▶ [RECORDS SHOWN]
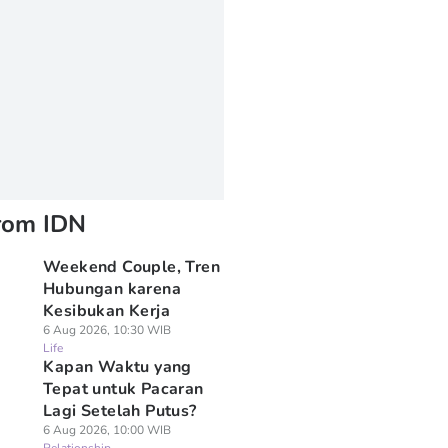
rom IDN
Weekend Couple, Tren
Hubungan karena
Kesibukan Kerja
6 Aug 2026, 10:30 WIB
Life
⁠Kapan Waktu yang
Tepat untuk Pacaran
Lagi Setelah Putus?
6 Aug 2026, 10:00 WIB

▶ [WHAT THE TASK REQUIRES] Each entry is to be output exactly, and no picture is to appear.

▶ [SOLUTION TO THIS EXERCISE]
rom IDN
Weekend Couple, Tren
Hubungan karena
Kesibukan Kerja
6 Aug 2026, 10:30 WIB
Life
⁠Kapan Waktu yang
Tepat untuk Pacaran
Lagi Setelah Putus?
6 Aug 2026, 10:00 WIB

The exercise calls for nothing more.